Under the terms of the Amendment, the applicable margin for purposes of calculating the interest rate of SOFR Loans and ABR Loans during the period beginning on September 13, 2024 and ending on or about June 30, 2025 will be modified as follows: (i) if the Consolidated Leverage Ratio of the Company and its Subsidiaries is equal to or greater than 1.00:1.00 and less than 2.00:1.00, the applicable margin will increase from 1.50% for ABR Loans and 2.50% for SOFR Loans to 2.00% for ABR Loans and 3.00% for SOFR Loans, respectively; (ii) if the Consolidated Leverage Ratio of the Company and its Subsidiaries is equal to or greater than 2.00:1.00, the applicable margin will increase from 2.00% for ABR Loans and 3.00% for SOFR Loans to 2.50% for ABR Loans and 3.50% for SOFR Loans, respectively; and (iii) if the Consolidated Leverage Ratio of the Company and its Subsidiaries is below 1.00:1.00, the applicable margin will increase from 1.00% for ABR Loans and 2.00% for SOFR loans to 1.50% for ABR Loans and 2.50% for SOFR Loans, respectively.

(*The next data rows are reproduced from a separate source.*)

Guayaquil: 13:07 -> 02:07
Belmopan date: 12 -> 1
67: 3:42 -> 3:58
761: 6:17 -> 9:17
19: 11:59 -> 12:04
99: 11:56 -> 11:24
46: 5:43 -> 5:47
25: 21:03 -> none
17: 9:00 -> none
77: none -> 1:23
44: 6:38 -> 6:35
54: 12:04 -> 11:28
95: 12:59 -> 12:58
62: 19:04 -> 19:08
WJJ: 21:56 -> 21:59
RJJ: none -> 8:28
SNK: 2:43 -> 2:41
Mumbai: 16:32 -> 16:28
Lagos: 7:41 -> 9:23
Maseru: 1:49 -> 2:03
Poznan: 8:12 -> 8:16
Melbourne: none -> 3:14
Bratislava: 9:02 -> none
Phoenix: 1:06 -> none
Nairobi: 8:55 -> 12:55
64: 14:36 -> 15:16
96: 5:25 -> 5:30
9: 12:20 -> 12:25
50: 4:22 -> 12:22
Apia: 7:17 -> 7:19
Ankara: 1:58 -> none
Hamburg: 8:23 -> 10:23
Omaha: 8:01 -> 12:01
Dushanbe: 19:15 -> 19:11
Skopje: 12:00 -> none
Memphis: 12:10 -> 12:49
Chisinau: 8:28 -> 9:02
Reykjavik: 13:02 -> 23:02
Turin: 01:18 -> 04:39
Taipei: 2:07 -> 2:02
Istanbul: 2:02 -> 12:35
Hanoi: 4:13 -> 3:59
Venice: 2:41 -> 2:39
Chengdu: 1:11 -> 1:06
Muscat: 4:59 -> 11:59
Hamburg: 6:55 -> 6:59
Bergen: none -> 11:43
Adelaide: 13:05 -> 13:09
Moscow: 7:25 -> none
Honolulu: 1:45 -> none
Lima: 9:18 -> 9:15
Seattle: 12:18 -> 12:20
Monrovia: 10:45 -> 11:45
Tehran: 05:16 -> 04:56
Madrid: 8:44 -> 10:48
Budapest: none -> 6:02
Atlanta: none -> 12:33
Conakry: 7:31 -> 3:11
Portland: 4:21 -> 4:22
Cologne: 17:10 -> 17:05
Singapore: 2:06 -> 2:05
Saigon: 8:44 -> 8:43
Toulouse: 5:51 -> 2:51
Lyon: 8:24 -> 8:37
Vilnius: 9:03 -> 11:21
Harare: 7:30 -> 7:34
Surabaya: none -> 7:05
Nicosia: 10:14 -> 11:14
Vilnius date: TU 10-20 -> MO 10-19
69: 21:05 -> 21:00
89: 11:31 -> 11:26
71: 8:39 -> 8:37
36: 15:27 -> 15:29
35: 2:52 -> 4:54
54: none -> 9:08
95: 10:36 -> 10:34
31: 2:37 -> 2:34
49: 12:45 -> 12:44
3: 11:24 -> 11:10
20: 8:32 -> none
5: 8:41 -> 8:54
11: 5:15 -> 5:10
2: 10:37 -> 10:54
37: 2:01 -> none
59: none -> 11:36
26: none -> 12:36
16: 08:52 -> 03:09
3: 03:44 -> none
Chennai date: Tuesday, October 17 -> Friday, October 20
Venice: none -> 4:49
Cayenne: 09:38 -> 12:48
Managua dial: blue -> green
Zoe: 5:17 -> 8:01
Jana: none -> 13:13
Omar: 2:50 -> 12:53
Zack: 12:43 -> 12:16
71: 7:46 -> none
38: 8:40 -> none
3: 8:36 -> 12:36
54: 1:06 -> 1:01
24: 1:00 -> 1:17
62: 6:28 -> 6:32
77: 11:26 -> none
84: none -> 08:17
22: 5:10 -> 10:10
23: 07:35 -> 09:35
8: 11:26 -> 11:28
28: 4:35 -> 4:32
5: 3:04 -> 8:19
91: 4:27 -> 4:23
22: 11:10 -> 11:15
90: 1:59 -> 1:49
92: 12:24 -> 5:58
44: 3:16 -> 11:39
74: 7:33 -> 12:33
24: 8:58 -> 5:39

The applicable margin for purposes of calculating the interest rate of Swingline Loans during the period beginning on September 13, 2024 and ending on or about June 30, 2025 will be modified as follows: (i) if the Consolidated Leverage Ratio of the Company and its Subsidiaries is equal to or greater than 1.00:1.00 and less than 2.00:1.00, the applicable margin will increase from 1.50% to 2.00%; (ii) if the Consolidated Leverage Ratio of the Company and its Subsidiaries is equal to or greater than 2.00:1.00, the applicable margin will increase from 2.00% to 2.50%; and (iii) if the Consolidated Leverage Ratio of the Company and its Subsidiaries is below 1.00:1.00, the applicable margin will increase from 1.00% to 1.50%.